Not all galleries have the same heft as Zwirner, however, and it is far easier to make virtual sales with artists who are already known than those who are emerging and haven’t been seen in the traditional way. But traditions are changing fast outside the art world. The online retail sector is expected to continue to grow more than 85 per cent in the next four years, increasing its total market share from 14 per cent to 22 per cent, according to statistics from research group eMarketer in the Art Basel/UBS report. This also finds that online sales within the art market lag behind — at 9 per cent of market share — but 61 per cent of high net worth collectors say they have used Instagram as a starting point to buy art.
Businesses in the auction sector have already seen the light. Recent data from the online marketplace Invaluable, which aggregates 20,000 auction sales a year, finds that the share of transactions made online has grown from 3.5 per cent in 2009 to 11.8 per cent in 2019. “It is extraordinary to me, as an auctioneer, that the means of participation that seemed to be draining the drama and excitement from the saleroom may now prove to be our saviour,” says Giles Peppiatt, director at Bonhams.
Developing a new sales avenue doesn’t come cheap, but investing online is arguably a more sustainable strategy than intermittent art fair booths.

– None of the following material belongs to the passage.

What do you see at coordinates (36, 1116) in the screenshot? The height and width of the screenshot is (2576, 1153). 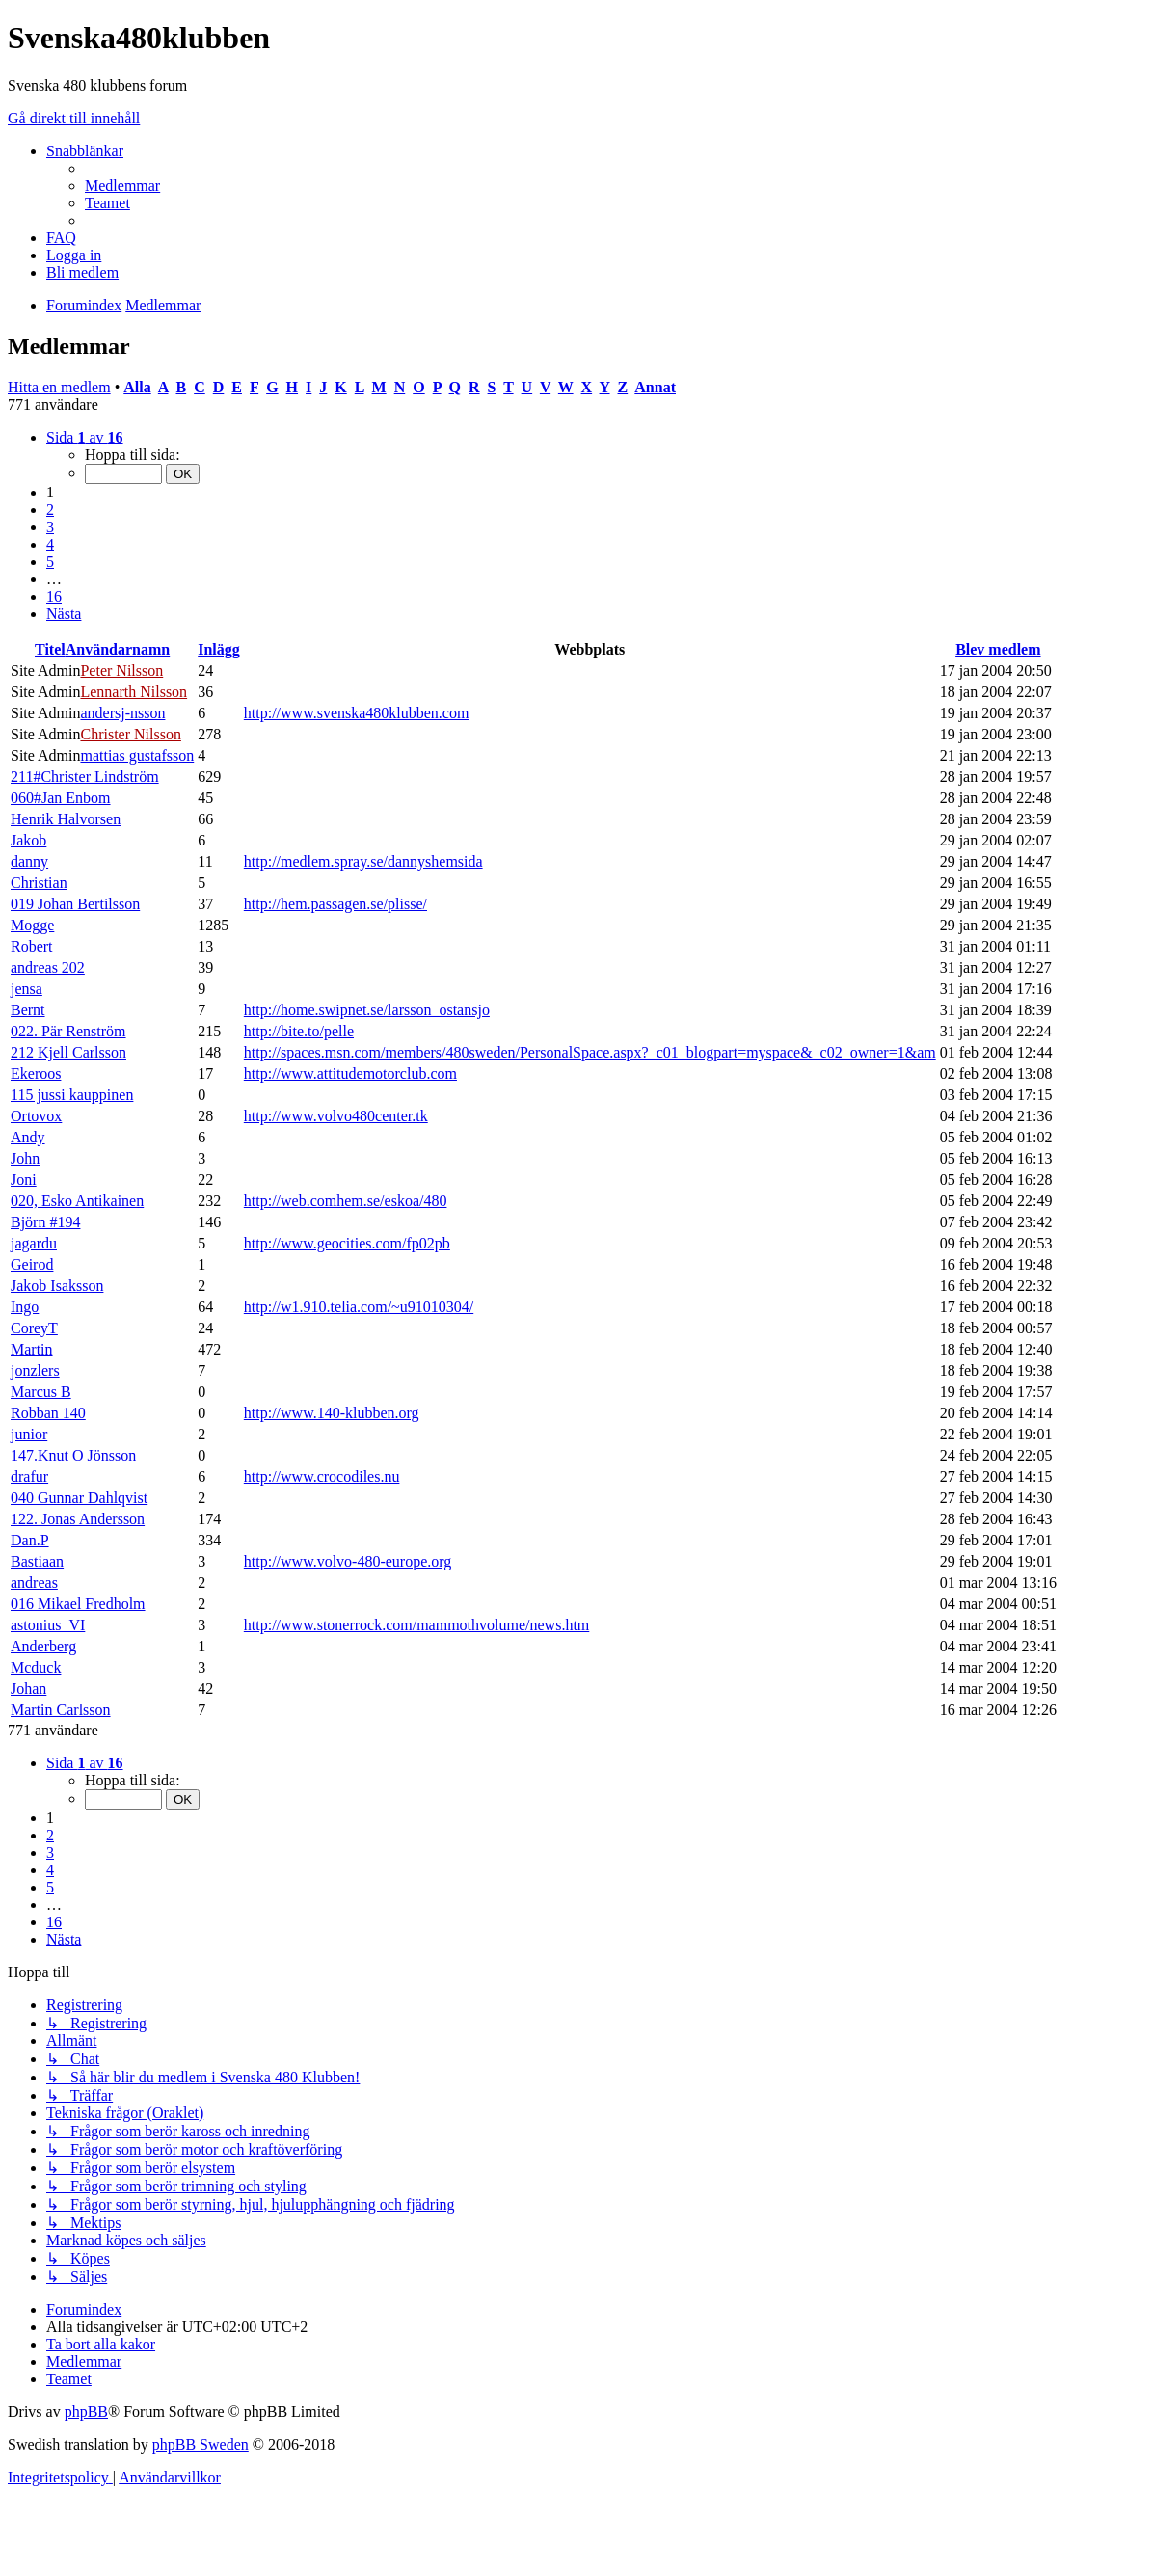 I see `Ortovox` at bounding box center [36, 1116].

Artlogic, a business that helps galleries create their online presence, offers a viewing room function from £95 a month — and its phones have been ringing nonstop. “It’s been utterly bonkers. We’ve had more inquiries about this specific feature in the past few days than we have ever experienced before,” says Joe Elliott, its head of sales. Steib says that purchases on Artsy were up more than 100 per cent for The Armory Show in early March.
Might the current disruption also be a buying opportunity? The art advisers Beaumont Nathan have looked back to the previous financial crisis and found that, for what they call A+ material, “There are no examples of collectors who were brave enough to buy in those turbulent times regretting what they bought, especially given the speed at which the market rebounded.” From where we are sitting now, this seems as optimistic as it gets, but as in any economic crises, there are bound to be some winners too.

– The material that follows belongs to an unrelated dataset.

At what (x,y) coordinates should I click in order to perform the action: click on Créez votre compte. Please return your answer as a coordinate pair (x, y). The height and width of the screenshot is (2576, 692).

In the mean time, there is no virtual champagne, and the prospect of VR headsets and closed-door events is likely to seem a miserable one for much of the convivial art world brigade. A forced break could prove to be more than a breather, though: after years of kicking and screaming against the technological tide, there might emerge from this crisis a more business-ready and sustainable art market. Gallerists and fair organisers have long said they feel the need to innovate but that this has proved difficult when they are so busy haring around the world. Suddenly, the opportunity is here.